Conceptual dessert-makers Kreëmart team up with Italian artist and provocateur Maurizio Cattelan to create cigarettes for eating and sweets for smoking in today’s playfully subversive video. Filmed at the New York launch of Cattelan’s Toilet Paper book, featuring images from his magazine of the same name, stylish guests like DJ Honey Dijon, nightlife personality Lady Fag and chanteuse Yanna Avis puff sugar smoke and pile their plates high with lumps of cake from what looks like a giant ashtray, complete with edible cigarette butts. Of course, these decadent substances can cause as much guilt or pain as they do pleasure. “They are two luxuries which compete against one another,” explains Raphaël Castoriano, Creative Director at Kreëmart, a project that pairs pastry chefs and confectioners with leading contemporary artists for culinary explorations. 
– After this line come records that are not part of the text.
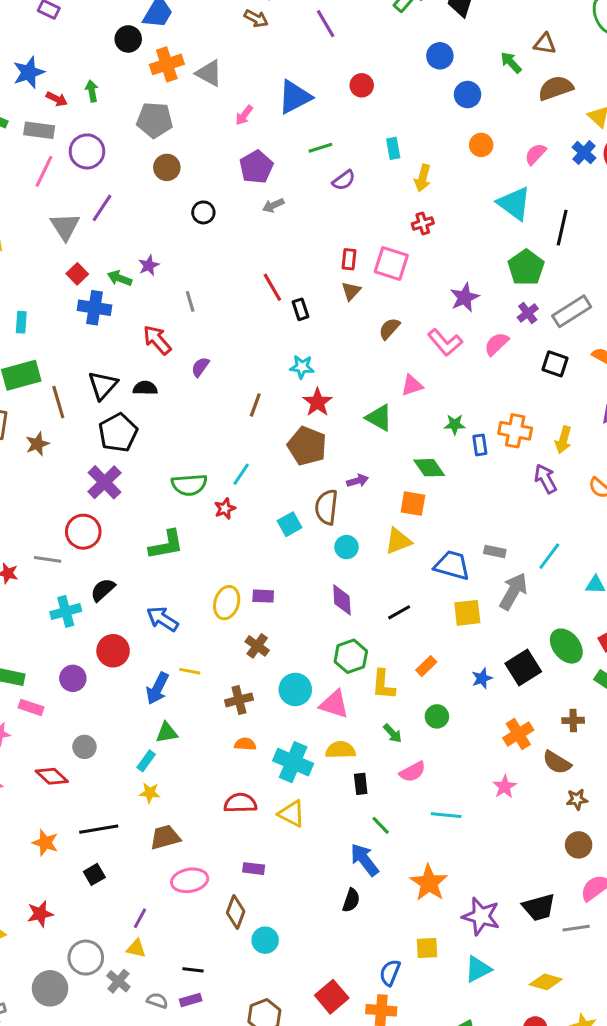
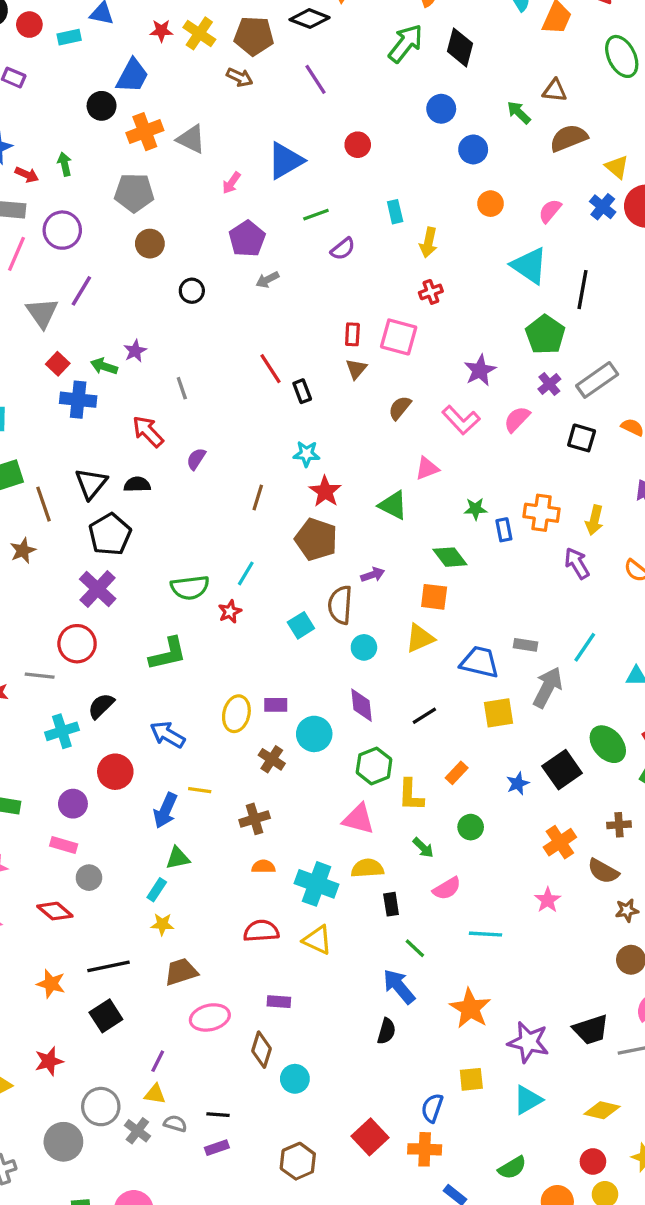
cyan circle: (295, 689) -> (314, 734), moved
pink rectangle: (31, 707) -> (64, 845), moved
black square: (94, 874) -> (106, 1016), size x1.4
gray semicircle: (157, 1001) -> (175, 1124), moved

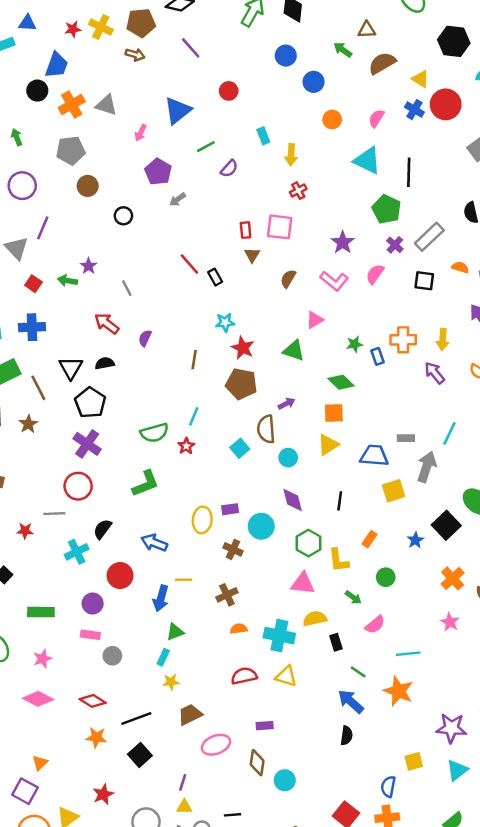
blue cross: (78, 400) -> (32, 327), moved
black line: (424, 716) -> (340, 501), turned -42
red diamond: (55, 911) -> (93, 701), moved
orange star: (470, 1008) -> (398, 691), moved

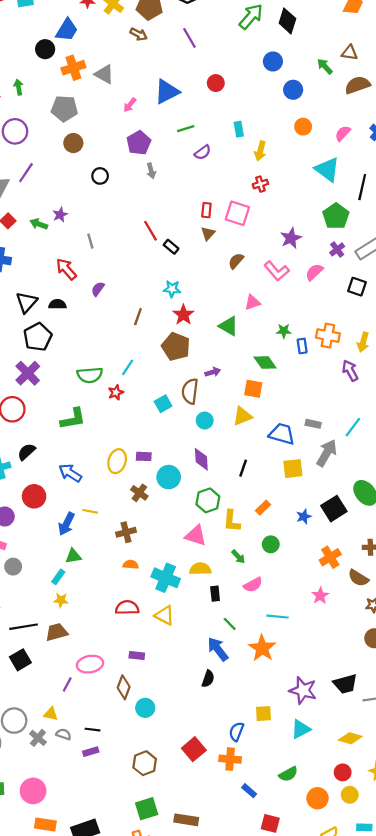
gray arrow: (178, 199) -> (151, 171), turned -80
black rectangle: (215, 277) -> (171, 247), turned -32
brown trapezoid: (190, 715) -> (57, 632), moved
purple line: (183, 782) -> (67, 684), moved

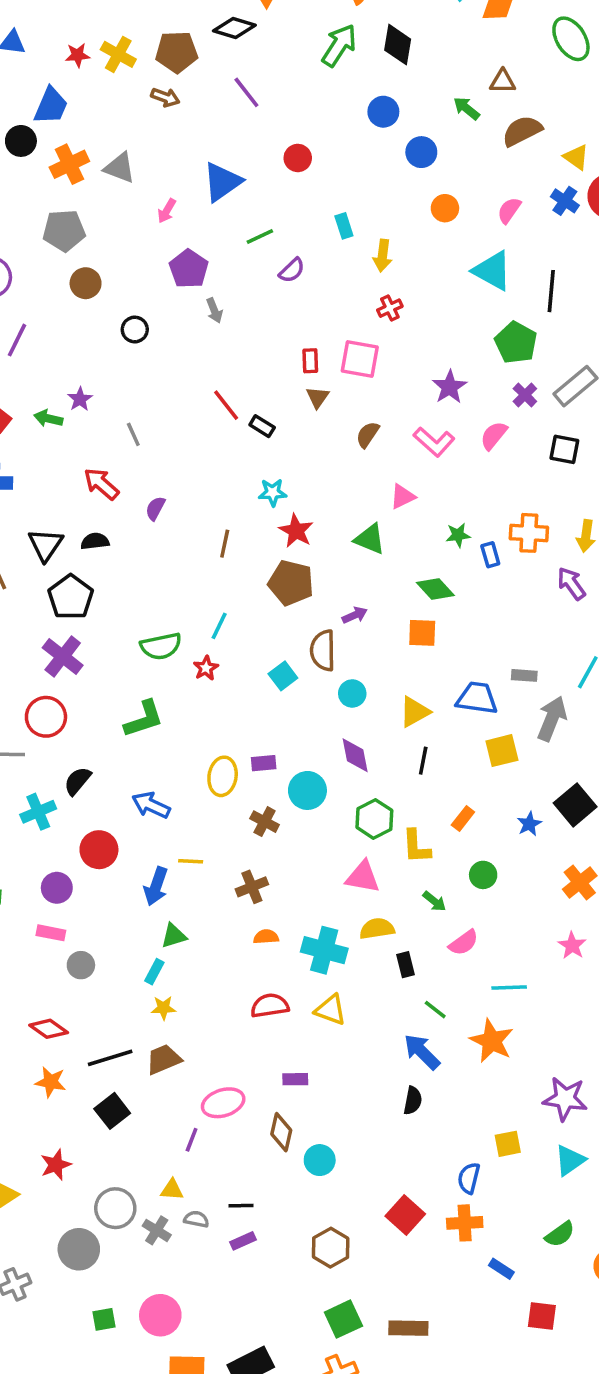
yellow triangle: (242, 416) -> (415, 712), moved

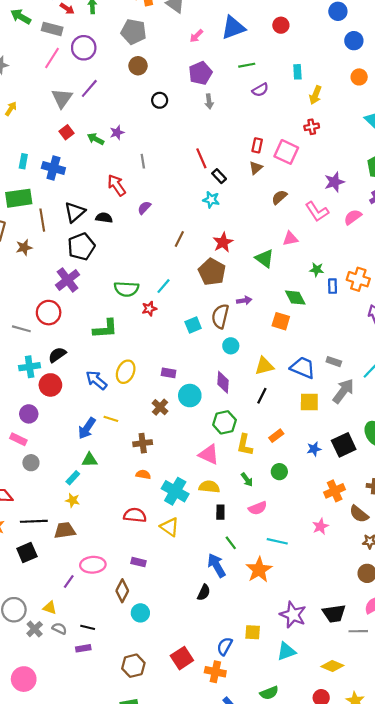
cyan star: (273, 492) -> (211, 200), moved
yellow ellipse: (223, 776) -> (126, 372), moved
red circle: (99, 850) -> (50, 385), moved

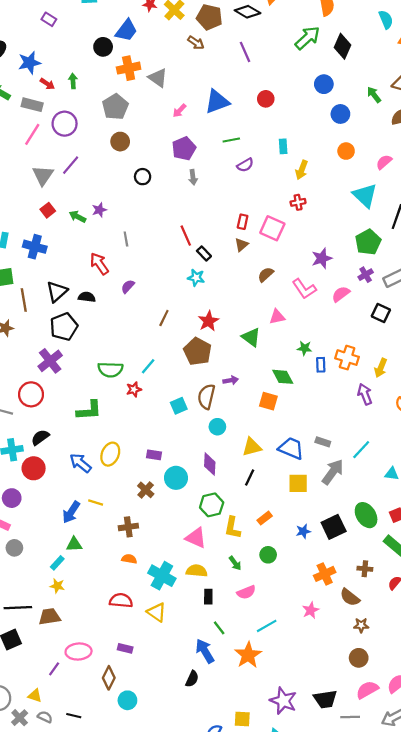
gray pentagon: (134, 32) -> (115, 107), turned 30
cyan line: (277, 541) -> (267, 626), turned -42

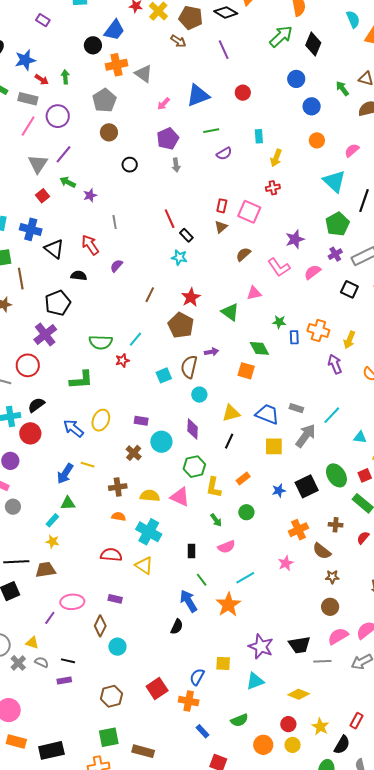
green arrow: (78, 217) -> (68, 182), moved
black triangle: (57, 292) -> (54, 249), moved, turned -40
yellow semicircle: (197, 571) -> (150, 496), moved

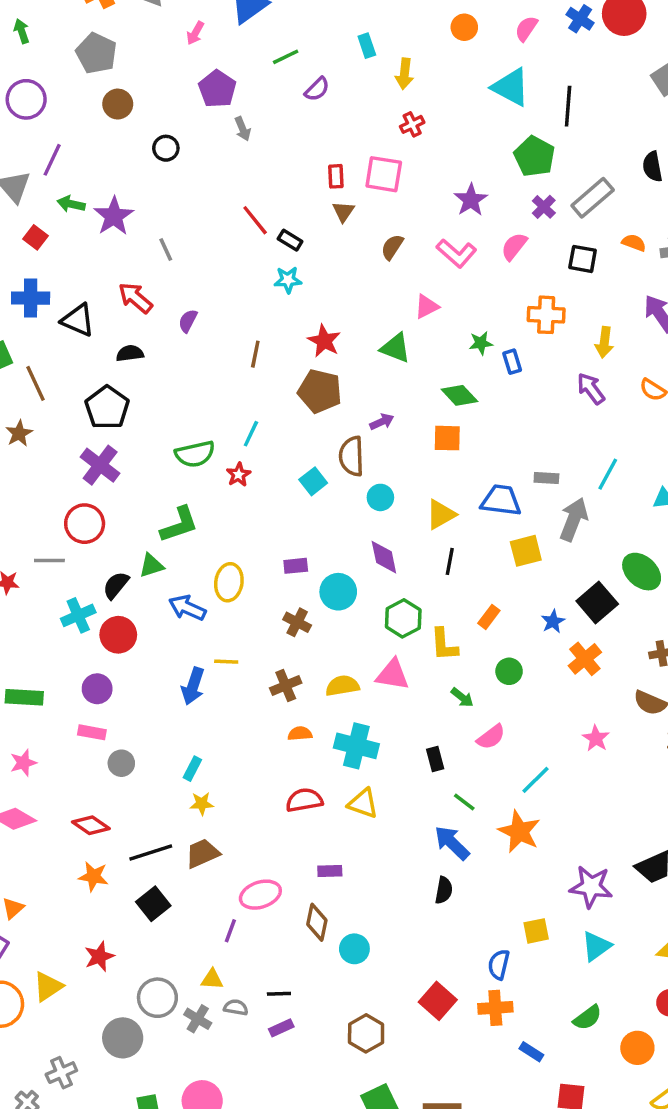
purple star: (90, 195) -> (114, 216), size x1.6
orange cross: (318, 330) -> (546, 315), moved
green triangle: (68, 503) -> (151, 566), moved
orange cross: (299, 530) -> (585, 659), moved

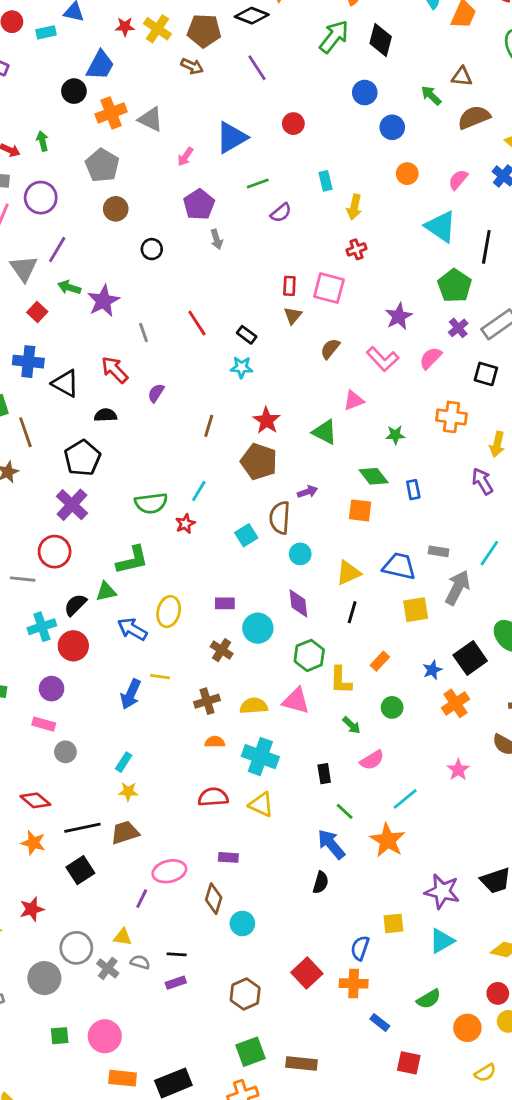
red line: (255, 220) -> (197, 323), moved
blue rectangle: (512, 362) -> (413, 490), moved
The collaborations involve elaborate detail and material research, and have included the golden lips, silver noses and disturbing red velvet cakes served at Marina Abramović’s MoCA gala in 2011, and Kenny Scharf’s Jello Bacchanalia for ArtRio 2012. “We don’t even need to talk,” says former art advisor Castoriano of his impressive roster of creative colleagues. “I can just look in their eyes, and we are working together.” Cattelan is no stranger to the world of consumption—his previous magazine was named Permanent Food. In the same provocative vein, Toilet Paper, produced with photographer Pierpaolo Ferrari and co-published by Dennis Freedman of Barney's New York, flirts with the dangers of overindulgence, much like the gleeful and uncanny sculpture Cattelan is famous for.